I based this on reality - I read a recent news article about how all the spectacled bears at this German zoo all lost their fur all over except for on their faces. Zoo staff is baffled.
Anyway, player reaction: OH MY GOD LOOK AT THAT THING. They then spent an inordinate amount of their funds buying some drugs to knock it out so they could paint it green. It seemed like the thing to do at the time. They started channeling Don King and dubbed the fight "Pigsaw vs. Bearclaw."

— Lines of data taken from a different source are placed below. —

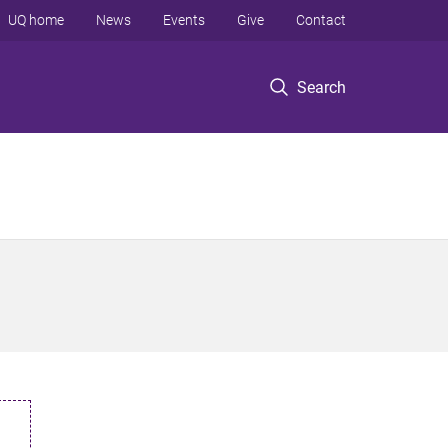
UQ home
News
Events
Give
Contact
Search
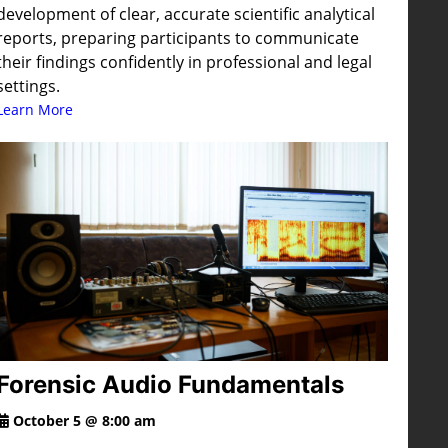
development of clear, accurate scientific analytical
reports, preparing participants to communicate
their findings confidently in professional and legal
settings.
Learn More
Forensic Audio Fundamentals
October 5 @ 8:00 am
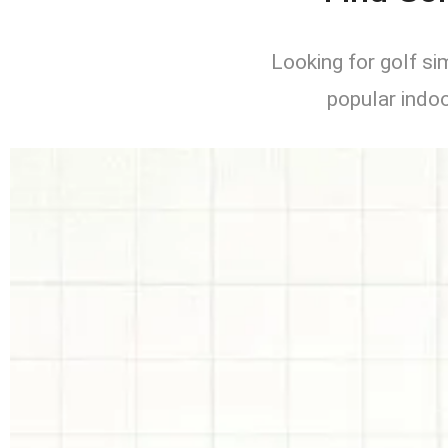
Looking for golf s
popular indoo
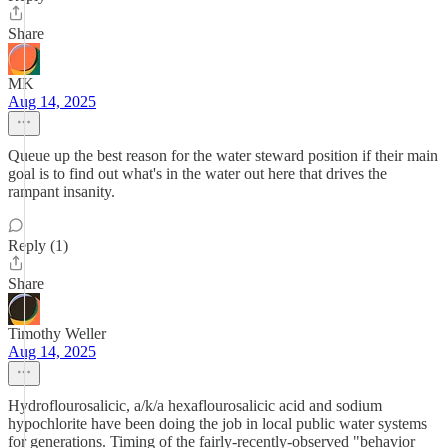
Share
MK
Aug 14, 2025
Queue up the best reason for the water steward position if their main
goal is to find out what's in the water out here that drives the
rampant insanity.
Reply (1)
Share
Timothy Weller
Aug 14, 2025
Hydroflourosalicic, a/k/a hexaflourosalicic acid and sodium
hypochlorite have been doing the job in local public water systems
for generations. Timing of the fairly-recently-observed "behavior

The PCs wandered through Riddleport separately to go spread the word and got the worst end of the deal. It's a rough town, and when Ox went into the gambling district run by the head crimelord and started putting up flyers, three goons quickly showed up, beat his ass senseless, and robbed him. Others fared slightly better.
I was planning to run the 3e Atlas Games adventure "Three Days to Kill." I handed out some rumors, though, gleaned while beating the streets doing fight promotion, and they were fascinated by a (totally false) rumor about a haunted treasure hoard in the cellar of St. Casperian's Mission, a local derelict flophouse where, it turns out, their old buddy Vincenz is hiding out. I had planned to run "St. Casperian's Salvation," a side trek adventure set there, later, but the PCs were all over that mission like white on rice as soon as they heard a rumor of cash. Ever prepared, I switched and ran that instead. Basically there's a local small street gang using the second floor as a hideout. This was somewhat of a surprise, and it was a brutal tight quarters battle. The gang leader, the "Splithog Pauper," got away with the gang's loot.
Eventually they had the fight and the bear won. In attendance was Captain Scarbelly, the orc pirate, a clear warning to those in the know that the Freeport trilogy is almost upon us.